[[ Input data open ]]

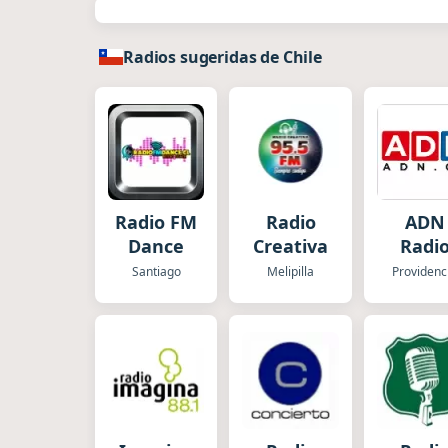
Radios sugeridas de Chile
Radio FM
Radio
ADN
Dance
Creativa
Radi
Santiago
Melipilla
Providenc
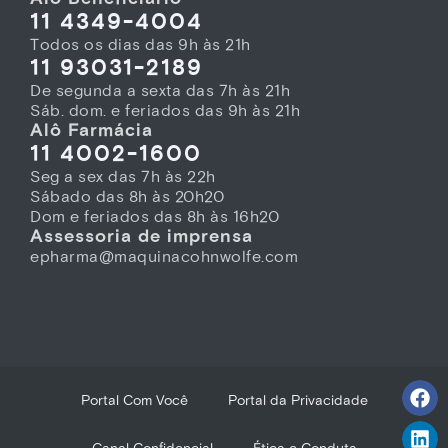
11 4349-4004
Todos os dias das 9h às 21h
11 93031-2189
De segunda a sexta das 7h às 21h
Sáb. dom. e feriados das 9h às 21h
Alô Farmácia
11 4002-1600
Seg a sex das 7h às 22h
Sábado das 8h às 20h20
Dom e feriados das 8h às 16h20
Assessoria de imprensa
epharma@maquinacohnwolfe.com
Portal Com Você
Portal da Privacidade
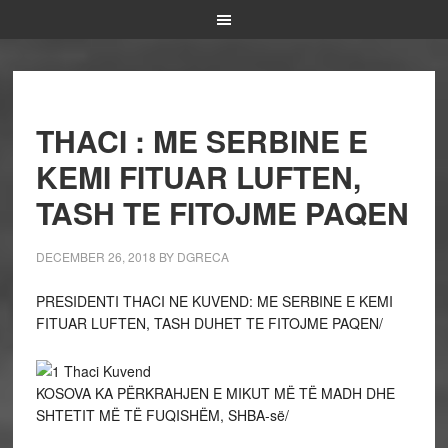
THACI : ME SERBINE E
KEMI FITUAR LUFTEN,
TASH TE FITOJME PAQEN
DECEMBER 26, 2018
BY
DGRECA
PRESIDENTI THACI NE KUVEND: ME SERBINE E KEMI
FITUAR LUFTEN, TASH DUHET TE FITOJME PAQEN/
KOSOVA KA PËRKRAHJEN E MIKUT MË TË MADH DHE
SHTETIT MË TË FUQISHËM, SHBA-së/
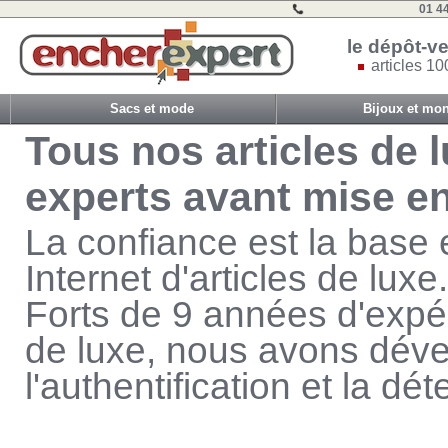
01 4
le dépôt-ve
articles 10
Sacs et mode
Bijoux et mon
Tous nos articles de 
experts avant mise e
La confiance est la base e
Internet d'articles de luxe.
Forts de 9 années d'expér
de luxe, nous avons déve
l'authentification et la dé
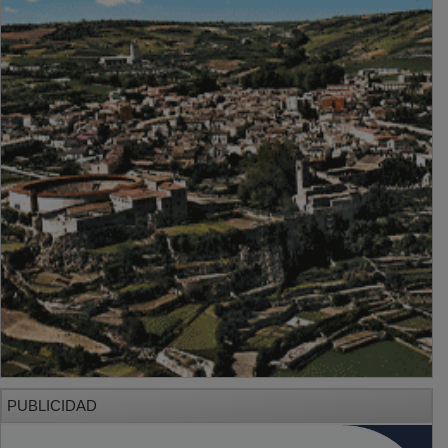
PUBLICIDAD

[[ Input data closed ]]

# Problem requirements:
Word for word, print every record, and leave out any picture.

# Completed task:
Radios sugeridas de Chile
Radio FM
Radio
ADN
Dance
Creativa
Radi
Santiago
Melipilla
Providenc
11 4349-4004
Todos os dias das 9h às 21h
11 93031-2189
De segunda a sexta das 7h às 21h
Sáb. dom. e feriados das 9h às 21h
Alô Farmácia
11 4002-1600
Seg a sex das 7h às 22h
Sábado das 8h às 20h20
Dom e feriados das 8h às 16h20
Assessoria de imprensa
epharma@maquinacohnwolfe.com
Portal Com Você
Portal da Privacidade
THACI : ME SERBINE E
KEMI FITUAR LUFTEN,
TASH TE FITOJME PAQEN
DECEMBER 26, 2018
BY
DGRECA
PRESIDENTI THACI NE KUVEND: ME SERBINE E KEMI
FITUAR LUFTEN, TASH DUHET TE FITOJME PAQEN/
KOSOVA KA PËRKRAHJEN E MIKUT MË TË MADH DHE
SHTETIT MË TË FUQISHËM, SHBA-së/
01 4
le dépôt-ve
articles 10
Sacs et mode
Bijoux et mon
Tous nos articles de 
experts avant mise e
La confiance est la base e
Internet d'articles de luxe.
Forts de 9 années d'expér
de luxe, nous avons déve
l'authentification et la dé
PUBLICIDAD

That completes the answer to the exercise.